* _What the exercise asks_
Using the listing below, keep only the lines with the word "prever" and copy them.

---*---

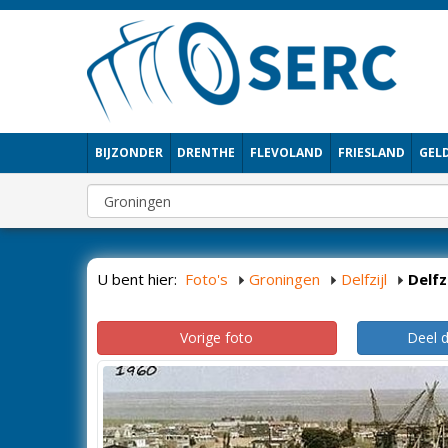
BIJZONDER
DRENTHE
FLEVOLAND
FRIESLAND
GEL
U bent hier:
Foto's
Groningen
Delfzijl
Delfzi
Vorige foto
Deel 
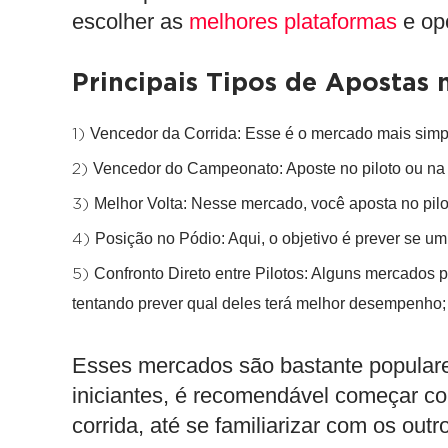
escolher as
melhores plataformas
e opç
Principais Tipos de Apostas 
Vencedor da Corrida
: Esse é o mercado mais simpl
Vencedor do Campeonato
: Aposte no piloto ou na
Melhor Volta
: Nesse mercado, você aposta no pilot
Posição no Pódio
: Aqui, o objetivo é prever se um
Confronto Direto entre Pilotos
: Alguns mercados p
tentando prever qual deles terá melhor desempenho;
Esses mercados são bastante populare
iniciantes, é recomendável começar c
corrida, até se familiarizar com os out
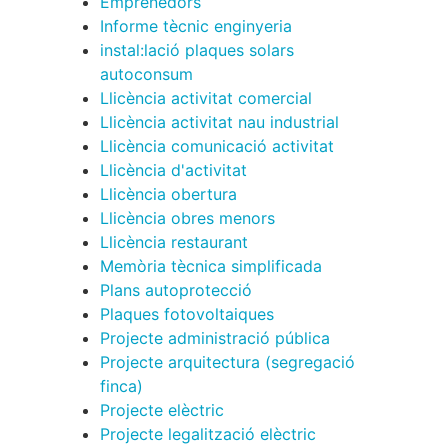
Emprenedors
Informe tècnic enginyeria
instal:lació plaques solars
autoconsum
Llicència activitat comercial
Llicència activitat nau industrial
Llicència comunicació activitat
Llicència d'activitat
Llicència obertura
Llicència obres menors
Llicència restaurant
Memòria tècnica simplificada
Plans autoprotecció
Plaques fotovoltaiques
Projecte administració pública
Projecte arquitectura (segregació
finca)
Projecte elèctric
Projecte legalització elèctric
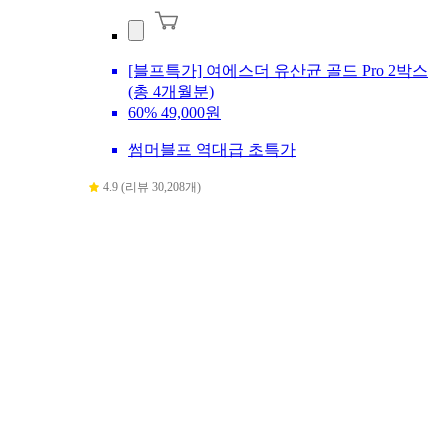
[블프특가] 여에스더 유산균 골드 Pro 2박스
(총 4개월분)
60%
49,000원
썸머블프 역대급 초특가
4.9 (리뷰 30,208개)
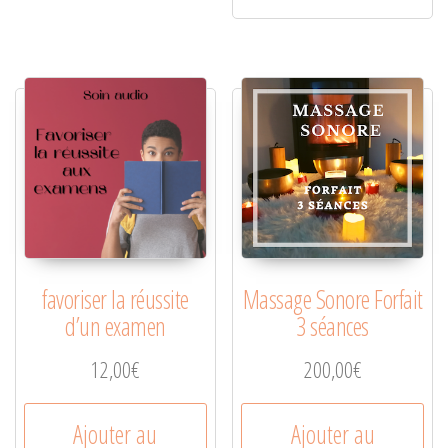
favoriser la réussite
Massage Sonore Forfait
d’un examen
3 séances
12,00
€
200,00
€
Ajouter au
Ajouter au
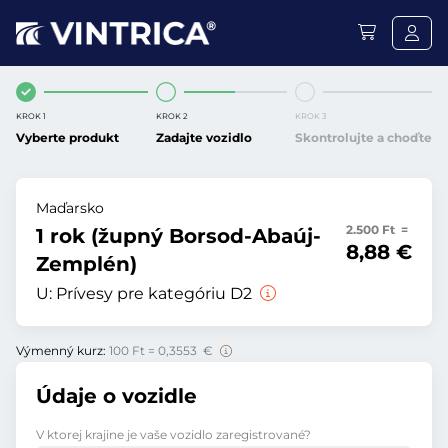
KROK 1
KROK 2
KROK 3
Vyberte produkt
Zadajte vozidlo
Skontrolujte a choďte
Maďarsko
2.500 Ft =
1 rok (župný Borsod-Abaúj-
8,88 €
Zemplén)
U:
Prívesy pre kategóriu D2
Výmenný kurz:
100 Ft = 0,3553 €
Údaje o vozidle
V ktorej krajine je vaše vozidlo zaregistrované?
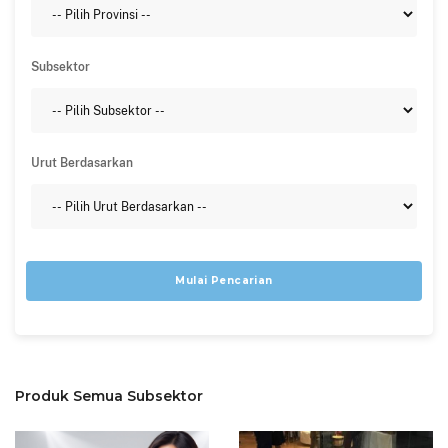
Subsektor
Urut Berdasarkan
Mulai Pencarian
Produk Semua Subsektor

---*---

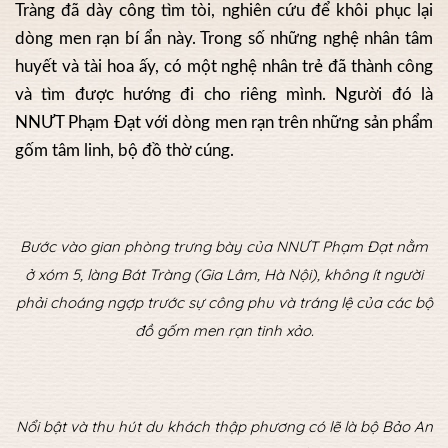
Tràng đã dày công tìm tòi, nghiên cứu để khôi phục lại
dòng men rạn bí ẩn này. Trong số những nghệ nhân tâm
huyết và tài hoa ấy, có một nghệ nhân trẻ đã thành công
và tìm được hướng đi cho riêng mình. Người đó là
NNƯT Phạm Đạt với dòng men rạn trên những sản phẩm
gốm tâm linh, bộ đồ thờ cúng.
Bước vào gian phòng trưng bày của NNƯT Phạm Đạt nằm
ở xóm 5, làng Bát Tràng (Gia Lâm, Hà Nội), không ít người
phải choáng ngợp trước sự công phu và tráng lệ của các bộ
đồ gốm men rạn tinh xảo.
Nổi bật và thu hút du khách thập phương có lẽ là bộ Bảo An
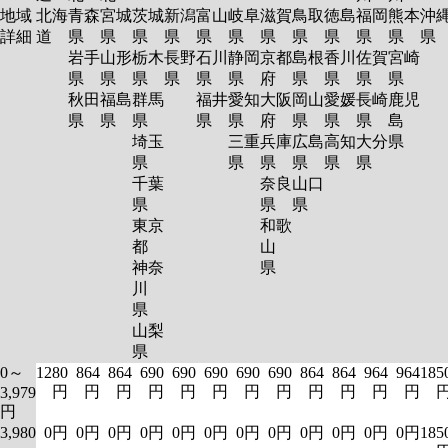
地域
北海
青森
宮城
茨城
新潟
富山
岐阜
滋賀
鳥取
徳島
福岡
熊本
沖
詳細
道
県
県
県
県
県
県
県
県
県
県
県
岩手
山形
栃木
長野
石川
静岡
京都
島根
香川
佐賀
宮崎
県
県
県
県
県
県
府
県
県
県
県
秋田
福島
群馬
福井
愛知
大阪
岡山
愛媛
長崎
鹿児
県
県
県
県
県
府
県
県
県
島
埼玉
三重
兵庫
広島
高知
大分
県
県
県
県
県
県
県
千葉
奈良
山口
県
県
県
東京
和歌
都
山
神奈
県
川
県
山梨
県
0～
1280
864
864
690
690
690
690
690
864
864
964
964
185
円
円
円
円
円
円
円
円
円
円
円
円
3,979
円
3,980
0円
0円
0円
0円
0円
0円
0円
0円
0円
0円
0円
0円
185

---*---

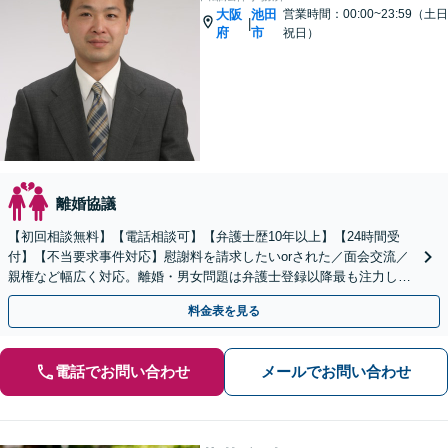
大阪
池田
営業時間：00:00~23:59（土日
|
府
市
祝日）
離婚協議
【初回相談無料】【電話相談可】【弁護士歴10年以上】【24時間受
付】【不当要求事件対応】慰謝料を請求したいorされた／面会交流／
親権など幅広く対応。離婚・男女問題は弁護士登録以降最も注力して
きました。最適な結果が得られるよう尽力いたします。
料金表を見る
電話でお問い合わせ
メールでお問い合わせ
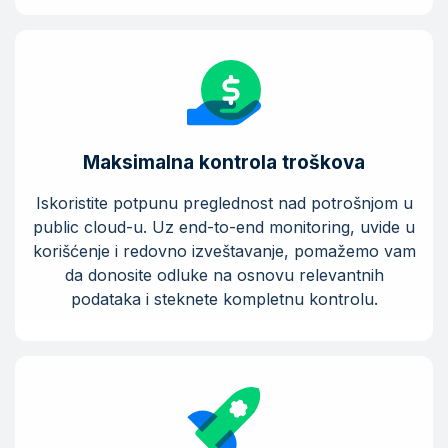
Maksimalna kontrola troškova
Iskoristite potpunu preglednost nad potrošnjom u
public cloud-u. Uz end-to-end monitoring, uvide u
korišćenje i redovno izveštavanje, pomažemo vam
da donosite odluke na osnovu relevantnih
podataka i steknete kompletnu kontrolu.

---*---

* _Exercise solution_
: Aqui, o objetivo é prever se um
tentando prever qual deles terá melhor desempenho;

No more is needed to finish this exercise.